Efficacy of 3D-Printed Titanium Mesh-Type Patient-Specific Implant for Cranioplasty

Hong-Gyu Yoon 1, Yong Ko 1, Young-Soo Kim 1, Koang-Hum Bak 1, Hyoung-Joon Chun 1, Min-Kyun Na 1, Sook Yang 2, Hyeong-Joong Yi 1,, Kyu-Sun Choi 1,
PMCID: PMC8558026  PMID: 34760819

Abstract

Objective

Autologous bone grafting for cranioplasty is associated with a high infection rate and bone absorption. Synthetic implant materials for cranioplasty have been developed. In this study, we evaluated the efficacy of titanium mesh-type patient-specific implants (PSIs) for patients with skull defects using the dice similarity coefficient (DSC), clinical outcomes, and artifacts caused by implants.

Methods

This retrospective study included 40 patients who underwent cranioplasty with a titanium mesh PSI at our institution. Based on preoperative and postoperative computed tomography scans, we calculated DSC and artifacts.

Results

The calculated DSC of 40 patients was 0.75, and the noise was 13.89% higher in the region of interest (ROI) near the implanted side (average, 7.64 hounsfield unit [HU]±2.62) than in the normal bone (average, 6.72 HU±2.35). However, the image signal-to-noise ratio did not significantly differ between the ROI near the implanted side (4.77±1.78) and normal bone (4.97±1.88). The patients showed no significant perioperative complications that required a secondary operation.

Conclusion

Titanium mesh-type PSIs for cranioplasty have excellent DSC values with lower artifacts and complication rates.
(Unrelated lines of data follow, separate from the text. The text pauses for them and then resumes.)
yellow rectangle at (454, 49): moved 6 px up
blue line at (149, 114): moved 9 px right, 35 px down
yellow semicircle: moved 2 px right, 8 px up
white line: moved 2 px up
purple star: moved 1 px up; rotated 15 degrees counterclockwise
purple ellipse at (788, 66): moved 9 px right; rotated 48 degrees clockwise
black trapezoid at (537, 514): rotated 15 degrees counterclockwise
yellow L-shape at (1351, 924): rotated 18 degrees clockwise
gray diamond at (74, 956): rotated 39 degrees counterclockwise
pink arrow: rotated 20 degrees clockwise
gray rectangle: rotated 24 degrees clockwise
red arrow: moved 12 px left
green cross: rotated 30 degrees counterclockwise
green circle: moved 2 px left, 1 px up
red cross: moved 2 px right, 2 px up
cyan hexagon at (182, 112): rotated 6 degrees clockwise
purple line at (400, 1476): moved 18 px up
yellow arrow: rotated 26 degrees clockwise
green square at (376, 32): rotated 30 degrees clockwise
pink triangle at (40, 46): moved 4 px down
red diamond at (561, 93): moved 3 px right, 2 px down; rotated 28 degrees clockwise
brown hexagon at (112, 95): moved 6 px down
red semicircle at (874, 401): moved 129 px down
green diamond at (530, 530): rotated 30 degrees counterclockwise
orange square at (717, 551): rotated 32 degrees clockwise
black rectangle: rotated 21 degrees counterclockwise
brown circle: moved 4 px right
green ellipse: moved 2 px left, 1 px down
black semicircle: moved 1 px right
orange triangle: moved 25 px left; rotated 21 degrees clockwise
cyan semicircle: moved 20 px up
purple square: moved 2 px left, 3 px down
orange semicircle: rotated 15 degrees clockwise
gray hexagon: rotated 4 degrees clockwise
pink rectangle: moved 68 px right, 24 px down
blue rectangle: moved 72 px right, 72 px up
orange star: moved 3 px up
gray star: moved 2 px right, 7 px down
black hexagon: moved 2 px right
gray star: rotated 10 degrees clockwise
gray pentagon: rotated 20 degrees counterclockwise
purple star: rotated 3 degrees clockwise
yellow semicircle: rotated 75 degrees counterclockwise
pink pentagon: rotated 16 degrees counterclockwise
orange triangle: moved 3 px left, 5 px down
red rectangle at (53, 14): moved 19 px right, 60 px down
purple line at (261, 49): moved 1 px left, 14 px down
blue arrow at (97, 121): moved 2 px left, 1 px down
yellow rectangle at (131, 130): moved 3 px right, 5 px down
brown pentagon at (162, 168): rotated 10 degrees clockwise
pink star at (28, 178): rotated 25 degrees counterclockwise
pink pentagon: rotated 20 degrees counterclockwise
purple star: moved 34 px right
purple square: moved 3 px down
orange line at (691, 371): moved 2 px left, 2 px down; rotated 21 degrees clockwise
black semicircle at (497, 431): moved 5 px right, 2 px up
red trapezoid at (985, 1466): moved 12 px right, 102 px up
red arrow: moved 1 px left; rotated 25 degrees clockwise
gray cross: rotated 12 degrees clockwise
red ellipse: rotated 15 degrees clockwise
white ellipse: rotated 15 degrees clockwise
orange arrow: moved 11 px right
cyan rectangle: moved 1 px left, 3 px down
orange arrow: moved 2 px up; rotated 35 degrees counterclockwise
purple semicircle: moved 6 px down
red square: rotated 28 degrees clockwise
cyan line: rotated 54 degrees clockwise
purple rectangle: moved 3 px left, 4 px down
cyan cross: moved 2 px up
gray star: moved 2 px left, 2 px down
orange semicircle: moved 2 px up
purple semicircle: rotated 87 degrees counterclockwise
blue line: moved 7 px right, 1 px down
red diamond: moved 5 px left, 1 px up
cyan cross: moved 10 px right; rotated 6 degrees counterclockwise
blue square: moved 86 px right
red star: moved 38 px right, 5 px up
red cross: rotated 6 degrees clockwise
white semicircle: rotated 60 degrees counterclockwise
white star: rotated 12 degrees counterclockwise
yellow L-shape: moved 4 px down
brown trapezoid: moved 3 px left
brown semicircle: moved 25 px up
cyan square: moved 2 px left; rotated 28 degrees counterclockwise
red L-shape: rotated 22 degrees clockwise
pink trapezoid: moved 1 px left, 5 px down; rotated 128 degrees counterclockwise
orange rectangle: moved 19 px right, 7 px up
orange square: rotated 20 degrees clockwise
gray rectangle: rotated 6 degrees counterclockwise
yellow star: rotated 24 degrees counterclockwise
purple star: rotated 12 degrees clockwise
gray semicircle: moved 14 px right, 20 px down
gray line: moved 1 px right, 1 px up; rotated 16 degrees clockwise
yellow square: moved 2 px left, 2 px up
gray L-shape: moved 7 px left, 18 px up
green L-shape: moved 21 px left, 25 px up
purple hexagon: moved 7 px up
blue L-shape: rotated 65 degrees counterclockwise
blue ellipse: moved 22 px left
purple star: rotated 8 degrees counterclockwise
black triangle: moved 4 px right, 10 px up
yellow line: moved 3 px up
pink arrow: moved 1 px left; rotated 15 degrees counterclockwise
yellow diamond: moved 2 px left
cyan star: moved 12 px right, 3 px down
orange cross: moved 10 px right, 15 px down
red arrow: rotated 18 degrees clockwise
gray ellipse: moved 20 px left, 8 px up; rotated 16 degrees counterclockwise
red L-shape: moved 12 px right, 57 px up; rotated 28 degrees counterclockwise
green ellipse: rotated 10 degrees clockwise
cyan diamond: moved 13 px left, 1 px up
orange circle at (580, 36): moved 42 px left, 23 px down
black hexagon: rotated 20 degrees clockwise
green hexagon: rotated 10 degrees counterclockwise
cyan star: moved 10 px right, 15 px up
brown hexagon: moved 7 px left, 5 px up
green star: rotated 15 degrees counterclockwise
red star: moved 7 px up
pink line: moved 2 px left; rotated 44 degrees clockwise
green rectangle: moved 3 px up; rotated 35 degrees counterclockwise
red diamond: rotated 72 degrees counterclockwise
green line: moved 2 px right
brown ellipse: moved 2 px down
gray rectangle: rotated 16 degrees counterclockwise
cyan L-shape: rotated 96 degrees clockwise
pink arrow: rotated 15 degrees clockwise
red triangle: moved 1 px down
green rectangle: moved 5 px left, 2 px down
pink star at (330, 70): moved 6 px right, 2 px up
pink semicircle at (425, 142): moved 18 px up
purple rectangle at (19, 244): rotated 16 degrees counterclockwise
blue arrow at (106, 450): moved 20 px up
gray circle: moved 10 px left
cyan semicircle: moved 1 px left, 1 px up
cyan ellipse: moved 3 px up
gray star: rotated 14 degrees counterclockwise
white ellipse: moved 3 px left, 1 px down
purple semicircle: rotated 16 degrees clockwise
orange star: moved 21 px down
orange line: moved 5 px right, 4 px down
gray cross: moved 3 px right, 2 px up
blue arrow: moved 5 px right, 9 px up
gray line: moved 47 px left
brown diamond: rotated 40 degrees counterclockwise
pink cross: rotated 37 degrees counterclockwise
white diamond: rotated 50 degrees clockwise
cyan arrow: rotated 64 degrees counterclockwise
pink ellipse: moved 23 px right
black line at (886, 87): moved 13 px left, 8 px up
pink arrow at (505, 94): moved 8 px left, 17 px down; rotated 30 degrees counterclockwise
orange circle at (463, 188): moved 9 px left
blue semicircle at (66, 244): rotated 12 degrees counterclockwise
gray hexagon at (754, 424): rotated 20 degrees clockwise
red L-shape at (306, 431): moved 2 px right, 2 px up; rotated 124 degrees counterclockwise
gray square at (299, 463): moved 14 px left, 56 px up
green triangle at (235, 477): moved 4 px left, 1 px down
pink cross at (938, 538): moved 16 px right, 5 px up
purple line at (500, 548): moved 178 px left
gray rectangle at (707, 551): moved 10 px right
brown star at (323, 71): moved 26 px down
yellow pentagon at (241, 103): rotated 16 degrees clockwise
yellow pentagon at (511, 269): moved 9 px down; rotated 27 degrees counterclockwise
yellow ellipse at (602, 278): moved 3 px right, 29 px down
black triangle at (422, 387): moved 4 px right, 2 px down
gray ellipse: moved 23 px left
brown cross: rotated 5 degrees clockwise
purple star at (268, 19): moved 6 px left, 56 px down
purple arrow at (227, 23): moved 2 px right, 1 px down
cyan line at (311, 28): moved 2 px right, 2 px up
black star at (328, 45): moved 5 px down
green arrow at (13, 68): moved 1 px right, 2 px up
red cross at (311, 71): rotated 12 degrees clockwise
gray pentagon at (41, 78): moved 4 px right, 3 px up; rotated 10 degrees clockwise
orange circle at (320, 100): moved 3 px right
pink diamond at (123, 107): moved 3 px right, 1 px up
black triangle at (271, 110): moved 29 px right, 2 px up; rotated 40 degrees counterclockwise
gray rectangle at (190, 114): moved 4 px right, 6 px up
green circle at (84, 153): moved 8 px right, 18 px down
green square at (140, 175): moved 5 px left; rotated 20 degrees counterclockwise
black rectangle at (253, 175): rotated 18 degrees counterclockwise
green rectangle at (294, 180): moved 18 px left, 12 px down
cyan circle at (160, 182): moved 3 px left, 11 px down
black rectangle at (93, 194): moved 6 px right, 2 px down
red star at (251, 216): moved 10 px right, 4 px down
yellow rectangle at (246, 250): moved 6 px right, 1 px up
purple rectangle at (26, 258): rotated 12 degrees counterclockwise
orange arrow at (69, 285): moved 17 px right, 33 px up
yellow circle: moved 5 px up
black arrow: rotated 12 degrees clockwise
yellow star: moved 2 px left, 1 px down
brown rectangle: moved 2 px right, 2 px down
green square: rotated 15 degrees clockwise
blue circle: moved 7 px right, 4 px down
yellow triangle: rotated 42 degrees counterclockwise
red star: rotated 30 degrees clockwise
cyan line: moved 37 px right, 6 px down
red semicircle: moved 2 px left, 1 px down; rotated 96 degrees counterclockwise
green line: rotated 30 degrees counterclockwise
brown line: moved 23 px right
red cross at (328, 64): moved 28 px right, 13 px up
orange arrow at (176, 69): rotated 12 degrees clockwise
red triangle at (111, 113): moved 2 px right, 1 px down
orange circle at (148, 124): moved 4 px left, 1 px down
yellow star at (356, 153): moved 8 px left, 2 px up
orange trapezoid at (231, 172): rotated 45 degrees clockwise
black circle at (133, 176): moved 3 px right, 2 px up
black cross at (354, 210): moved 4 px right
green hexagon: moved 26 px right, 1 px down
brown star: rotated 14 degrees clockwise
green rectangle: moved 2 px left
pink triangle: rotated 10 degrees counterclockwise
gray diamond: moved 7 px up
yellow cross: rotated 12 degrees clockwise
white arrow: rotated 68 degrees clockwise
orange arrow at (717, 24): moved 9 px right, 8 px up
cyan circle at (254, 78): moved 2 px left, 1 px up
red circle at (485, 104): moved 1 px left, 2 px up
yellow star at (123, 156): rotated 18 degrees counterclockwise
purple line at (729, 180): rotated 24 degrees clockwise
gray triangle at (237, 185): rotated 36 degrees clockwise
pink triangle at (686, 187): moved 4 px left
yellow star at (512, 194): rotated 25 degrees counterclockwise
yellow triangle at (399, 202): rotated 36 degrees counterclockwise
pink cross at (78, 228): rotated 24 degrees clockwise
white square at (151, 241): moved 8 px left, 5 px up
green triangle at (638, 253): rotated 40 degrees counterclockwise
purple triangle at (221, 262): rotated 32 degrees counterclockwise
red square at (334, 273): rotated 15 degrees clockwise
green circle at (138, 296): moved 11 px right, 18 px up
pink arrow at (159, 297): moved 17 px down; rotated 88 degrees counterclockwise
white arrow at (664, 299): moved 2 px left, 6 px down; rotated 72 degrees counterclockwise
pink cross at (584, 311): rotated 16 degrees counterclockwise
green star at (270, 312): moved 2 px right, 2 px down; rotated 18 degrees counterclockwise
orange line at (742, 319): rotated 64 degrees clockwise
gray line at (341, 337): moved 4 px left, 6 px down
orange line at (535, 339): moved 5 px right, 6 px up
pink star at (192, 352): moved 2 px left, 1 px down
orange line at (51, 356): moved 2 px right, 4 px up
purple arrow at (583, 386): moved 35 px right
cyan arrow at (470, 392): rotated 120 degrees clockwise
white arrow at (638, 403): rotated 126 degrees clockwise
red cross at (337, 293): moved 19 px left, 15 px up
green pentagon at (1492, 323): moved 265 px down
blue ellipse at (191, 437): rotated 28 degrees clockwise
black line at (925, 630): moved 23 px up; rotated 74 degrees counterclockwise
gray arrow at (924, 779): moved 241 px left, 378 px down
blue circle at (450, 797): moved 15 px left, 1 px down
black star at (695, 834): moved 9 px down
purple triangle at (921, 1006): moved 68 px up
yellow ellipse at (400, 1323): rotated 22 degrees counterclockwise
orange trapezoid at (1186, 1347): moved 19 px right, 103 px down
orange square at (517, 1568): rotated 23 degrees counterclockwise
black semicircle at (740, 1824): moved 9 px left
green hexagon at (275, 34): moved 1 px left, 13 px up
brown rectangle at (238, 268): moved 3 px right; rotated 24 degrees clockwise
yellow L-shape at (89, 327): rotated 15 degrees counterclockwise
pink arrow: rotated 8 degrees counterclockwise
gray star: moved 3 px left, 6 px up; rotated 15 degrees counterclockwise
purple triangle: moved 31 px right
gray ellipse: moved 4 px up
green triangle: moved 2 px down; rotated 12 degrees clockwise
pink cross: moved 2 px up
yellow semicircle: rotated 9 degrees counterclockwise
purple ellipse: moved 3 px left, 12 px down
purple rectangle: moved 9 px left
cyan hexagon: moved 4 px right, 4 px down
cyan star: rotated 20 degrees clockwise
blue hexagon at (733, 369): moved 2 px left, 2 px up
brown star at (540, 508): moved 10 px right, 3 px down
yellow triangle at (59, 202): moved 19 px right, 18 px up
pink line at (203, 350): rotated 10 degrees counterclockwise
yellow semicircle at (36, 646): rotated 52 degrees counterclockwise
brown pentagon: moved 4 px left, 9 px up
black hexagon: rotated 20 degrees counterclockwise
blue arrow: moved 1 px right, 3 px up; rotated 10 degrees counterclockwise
Keywords: Titanium; Printing, three-dimensional; Artifact

INTRODUCTION

The purpose of cranioplasty is to restore the cosmetic outcome and function of the cranial vault after traumatic brain injury or intracranial hemorrhage leading to decompressive craniectomy, bone resorption, or epidural abscess.4) Cranioplasty not only restores function, but also restores patients' appearance and also aids in their social and emotional well-being.2,4,6,8)

Autologous bone grafting for cranioplasty is considered to be the gold standard, since it does not generate any immune response and does not require remolding for the exact match of skull defects; furthermore it is a low cost technique.4) However, autologous cranioplasty is associated with a number of complications, such as bone resorption and postoperative infection.16) In previous studies, the infection rate after cranioplasty has been reported to be as high as 33%.1,8,13,16) Polymethyl methacrylate (PMMA) is often used to rebuild bone grafts as an alternative choice for patients with autologous bone grafts. However, it has a high postoperative infection rate. The postoperative infection rate for autologous bone and PMMA bone grafts was reported to be 6.8% and 14.4% within 3 months, respectively, and the bone resorption rate for autologous bone grafts was reported to be 26%.16) To overcome these problems, synthetic materials, such as titanium or poly etheretherketone (PEEK) have been introduced for cranioplasty implants.

In case of metal implants, titanium is the only material still in use because of its biologically compatible character and low infection rate.4) In contrast to autologous bone grafts, titanium grafts do not cause shrinkage and do not lead to implant failure because of bone resorption and have a low reoperation rate.16) In addition, its high density enables manufacture of thinner implants than that with other artificial materials. Its strength enables the implants to be lighter than other materials, for example, PEEK.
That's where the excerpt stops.